Content starts

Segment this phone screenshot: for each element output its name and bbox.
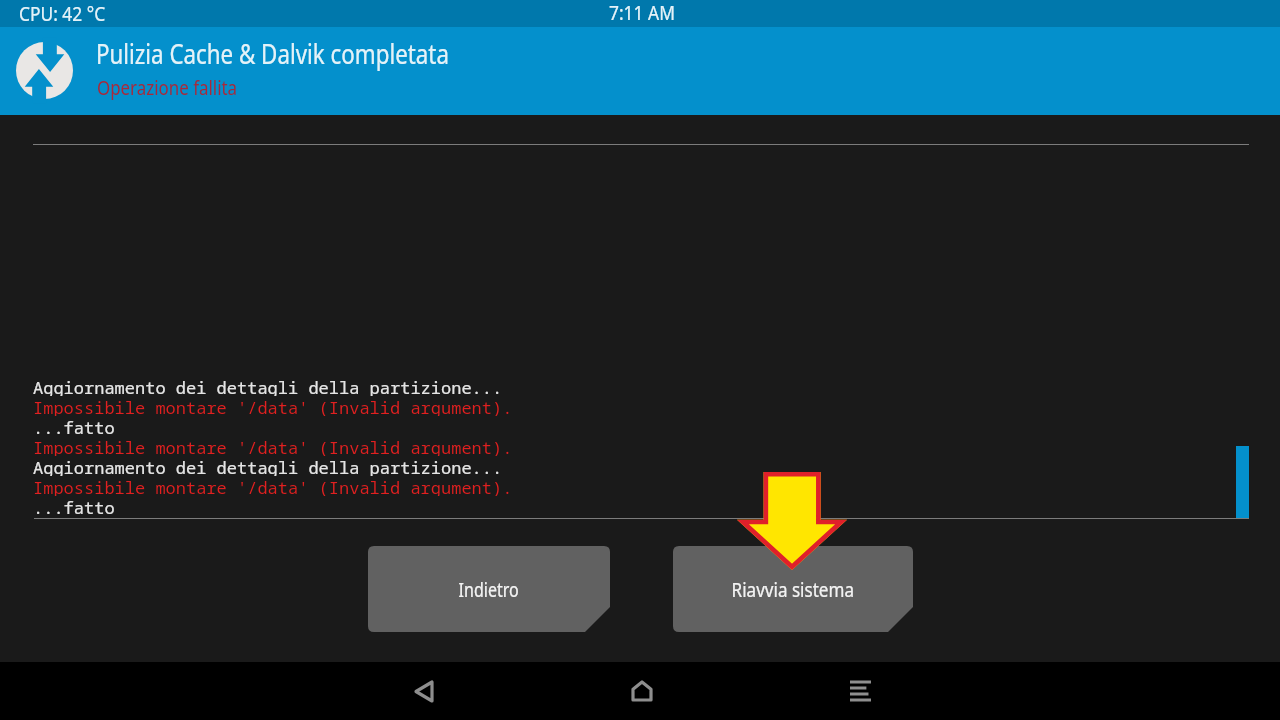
button[interactable]: Home	[617, 666, 667, 716]
staticText: Operazione fallita	[97, 74, 237, 101]
staticText: Impossibile montare '/data' (Invalid arg…	[33, 476, 513, 496]
staticText: Aggiornamento dei dettagli della partizi…	[33, 456, 503, 476]
staticText: Indietro	[459, 576, 519, 603]
staticText: Aggiornamento dei dettagli della partizi…	[33, 376, 503, 396]
staticText: 7:11 AM	[609, 0, 675, 26]
staticText: Pulizia Cache & Dalvik completata	[96, 35, 449, 72]
button[interactable]: Riavvia sistema	[673, 546, 913, 632]
staticText: ...fatto	[33, 416, 115, 436]
button[interactable]: Back	[399, 666, 449, 716]
staticText: Impossibile montare '/data' (Invalid arg…	[33, 436, 513, 456]
staticText: CPU: 42 °C	[19, 0, 106, 27]
button[interactable]: Recent apps	[835, 666, 885, 716]
staticText: Impossibile montare '/data' (Invalid arg…	[33, 396, 513, 416]
staticText: ...fatto	[33, 496, 115, 516]
staticText: Riavvia sistema	[732, 576, 854, 603]
button[interactable]: Indietro	[368, 546, 610, 632]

Content ends

TASK ITEM: Wherever the string "Impossibile" occurs in the records above, copy that line.

WRITTEN ANSWER:
staticText: Impossibile montare '/data' (Invalid arg…	[33, 476, 513, 496]
staticText: Impossibile montare '/data' (Invalid arg…	[33, 436, 513, 456]
staticText: Impossibile montare '/data' (Invalid arg…	[33, 396, 513, 416]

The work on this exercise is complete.